Most bank stocks were trading lower following the RBI's decision while some interest rate sensitive stocks such as auto and real estate also took a knock.

It was widely expected that the RBI would cut rates by 25 basis points at the very least as the demonetization exercise has bought in new cash deposits to the tune of Rs 11.5 crore, which sent yields to 6.2% for the 10-year G-sec.

However, experts continue to expect rate cuts to the tune of 25-50 basis points in the near future.

Says Lakshmi Iyer, Chief Investment Officer (Debt) & Head of Products, Kotak Mutual Fund: "RBI's assessment of Inflation continues to be at 5% by Mar-2017. We believe that CPI inflation would be at around 4.5% by Mar-2017 and thus expect that RBI has a 25-50 bps window for effecting a rate cut in the near future. Were the economy to not perform as per expectation over next 2-3 quarters, the central banker's appetite for rate cut could increase further."

However, the 10-year G-Sec yields spiked to 6.4% following RBI's move to keep rates status quo. Experts point out that the hardening of rates in the global markets may have been a factor in the policy decision. The 10-year US benchmark rate is hovering around 2.4% mark.

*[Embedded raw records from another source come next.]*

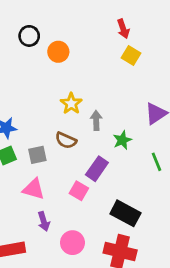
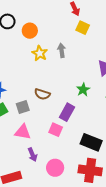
yellow star: (71, 104) -> (40, 53), moved
gray arrow: (96, 120) -> (62, 50), moved

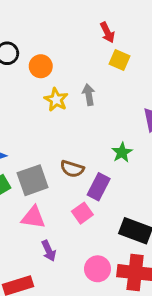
brown semicircle: (42, 94) -> (72, 169), moved
gray square: (23, 107) -> (33, 180), size x1.5
pink square: (56, 130) -> (82, 213), turned 32
pink circle: (55, 168) -> (98, 269), moved

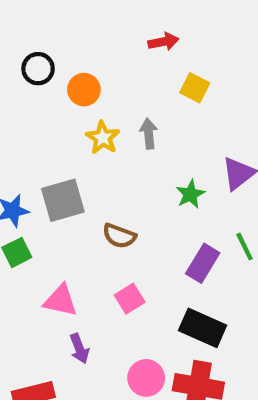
red arrow: (107, 32) -> (163, 42), moved, turned -78
green star: (122, 152) -> (190, 194), moved
gray square: (33, 180) -> (63, 200), moved
purple rectangle: (99, 187) -> (203, 263), moved

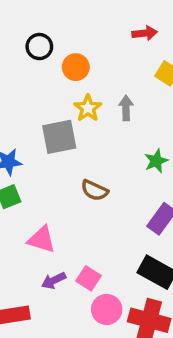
gray square: (63, 200) -> (59, 137), moved
pink square: (130, 299) -> (89, 278), moved, turned -30
purple arrow: (79, 349) -> (54, 281), turned 80

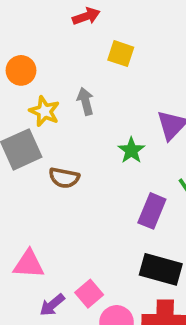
brown semicircle: (95, 190) -> (64, 178), moved
pink square: (89, 278) -> (89, 294), turned 30

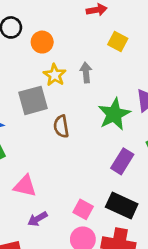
green star: (131, 150) -> (114, 114), size x1.6
brown semicircle: (64, 178) -> (61, 126), turned 60
pink square: (89, 294) -> (83, 209), moved, turned -30

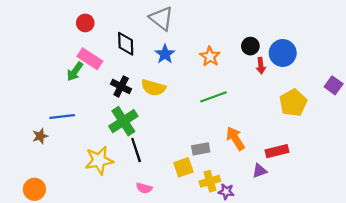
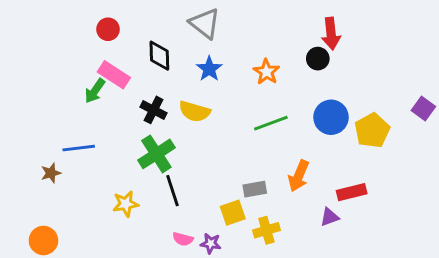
blue circle: (283, 53) -> (331, 117), moved
red arrow: (261, 66) -> (331, 34), moved, size x1.5
orange arrow: (235, 138) -> (299, 176), turned -125
yellow star: (99, 160) -> (126, 204), size x0.7
purple star: (226, 192) -> (211, 243), moved

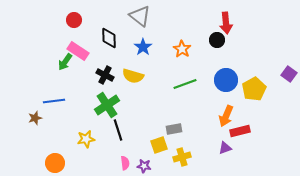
orange arrow: (299, 176) -> (226, 116), moved
pink semicircle: (183, 239) -> (125, 163), turned -112
orange circle: (43, 240) -> (55, 163), moved

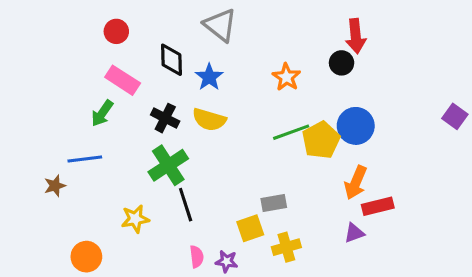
blue star: (143, 47) -> (209, 77), moved
green arrow: (65, 62) -> (102, 113), moved
yellow pentagon: (254, 89) -> (321, 140), moved

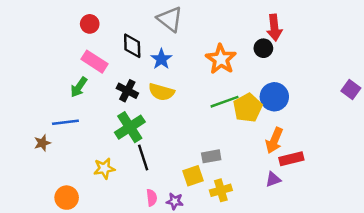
orange star: (286, 77) -> (221, 59), size x1.4

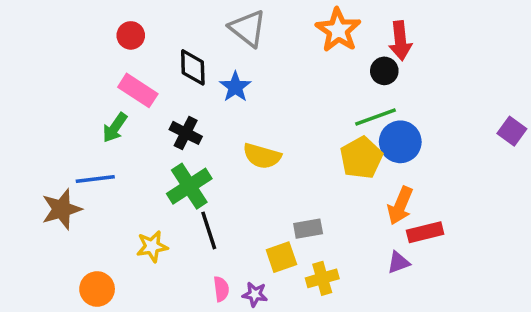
orange star: (221, 59) -> (338, 30), moved
yellow semicircle: (161, 92) -> (262, 156), moved
green line: (225, 102) -> (375, 117), moved
brown star: (42, 143) -> (62, 209), size x1.6

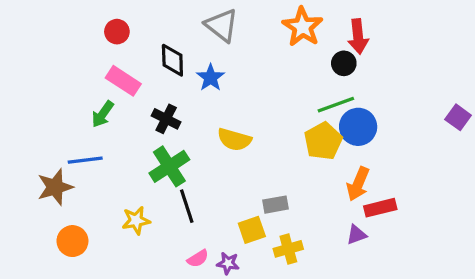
orange circle: (97, 289) -> (72, 241), moved
pink semicircle: (221, 289) -> (198, 258), turned 65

Says Iyer: "Hardening of yields in most of the developed nations along with forex volatility, may have heightened RBI's risk perception.

The domestic economy's inflation dynamics has not changed due to demonetization and the international hike in crude and depreciation in emerging market currency may have a bearing on inflation in the coming months.

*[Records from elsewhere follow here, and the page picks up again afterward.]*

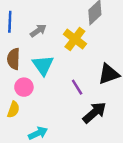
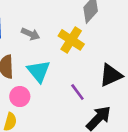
gray arrow: (38, 31) -> (31, 34), turned 63

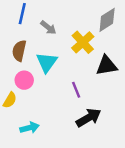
black triangle: (111, 75) -> (107, 66), moved

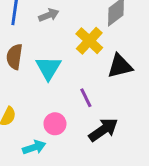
gray arrow: (48, 28) -> (49, 15), moved, turned -56
pink circle: (24, 80) -> (55, 124), moved

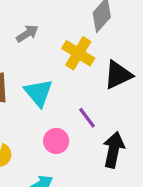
pink circle: (55, 124) -> (56, 141), moved
black arrow: (103, 130) -> (114, 150), turned -32

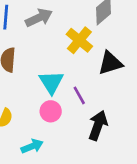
gray arrow: (27, 34) -> (39, 18), size x1.4
cyan triangle: (38, 93) -> (51, 82), moved

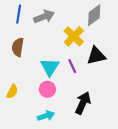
purple line: (79, 95) -> (72, 66), moved
cyan arrow: (32, 146) -> (46, 116), moved

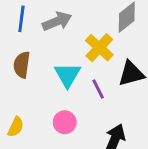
cyan triangle: (50, 67) -> (67, 75), moved

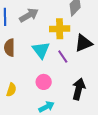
yellow cross: (99, 48) -> (60, 29), turned -36

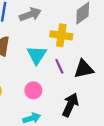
black triangle: (83, 43) -> (84, 69), moved

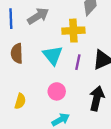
purple line: (59, 66) -> (78, 62), turned 48

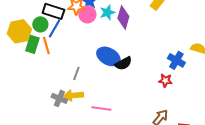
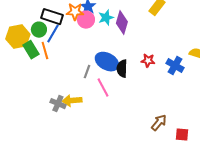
green rectangle: (32, 44) -> (31, 50), turned -48
black semicircle: (123, 63) -> (122, 69), turned 120
gray line: (76, 73) -> (87, 72), moved
red star: (165, 80) -> (148, 61), moved
pink line: (101, 108) -> (103, 88), moved, turned 54

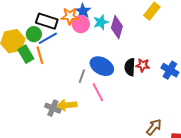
blue line: (53, 34) -> (48, 38), turned 30
black semicircle: (122, 69) -> (130, 67), moved

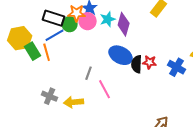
green circle: (34, 34) -> (70, 24), moved
blue ellipse: (102, 66) -> (121, 55), moved
gray cross: (53, 108) -> (50, 96), moved

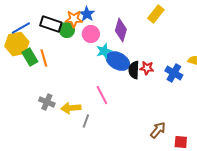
cyan star: (108, 19) -> (104, 51), moved
pink circle: (88, 21) -> (91, 34), moved
blue line: (55, 35) -> (21, 28), moved
gray line: (89, 73) -> (86, 121), moved

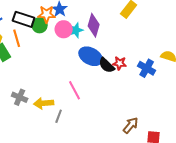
cyan star: (104, 51) -> (76, 30), moved
orange line: (44, 58) -> (17, 38), moved
black semicircle: (134, 70) -> (107, 65), turned -48

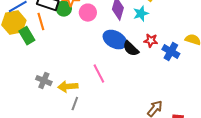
cyan star: (76, 30) -> (141, 14), moved
red star: (120, 63) -> (151, 41), moved
gray line: (59, 116) -> (75, 104), moved

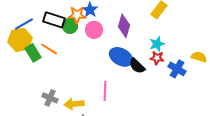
cyan star: (141, 14) -> (157, 44), moved
orange line: (41, 22) -> (49, 49), moved, turned -42
pink line: (99, 74) -> (105, 91), turned 30

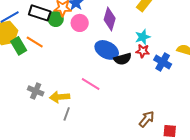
black semicircle: (137, 66) -> (123, 59), turned -60
pink line: (105, 91) -> (91, 84), turned -60

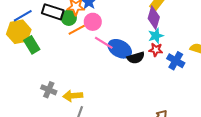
purple diamond: (110, 19) -> (154, 18), moved
orange line: (35, 42) -> (77, 30), moved, turned -60
pink line: (91, 84) -> (104, 43), moved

"The assessment on inflation dynamics is hawkish with the RBI indicating that the downside implication for retail inflation out of the demonetization exercise could be limited to only 10-15 bps while there could be upside risks emerging from higher crude oil prices and likely depreciations of EM currencies due to firmer interest rates in the US," said Indranil Pan, Chief Economist, IDFC Bank.

"Dips in inflation could also be restricted from domestic factors too as the core inflation traditionally have remained sticky, while there could be some sustained firmness in food prices other than vegetables. Thus in RBI's assessment, inflation risks are on the higher side while growth risks are balanced."

The next policy meet is scheduled in February 2017, when it is likely that the RBI may cut rates by 25 basis points.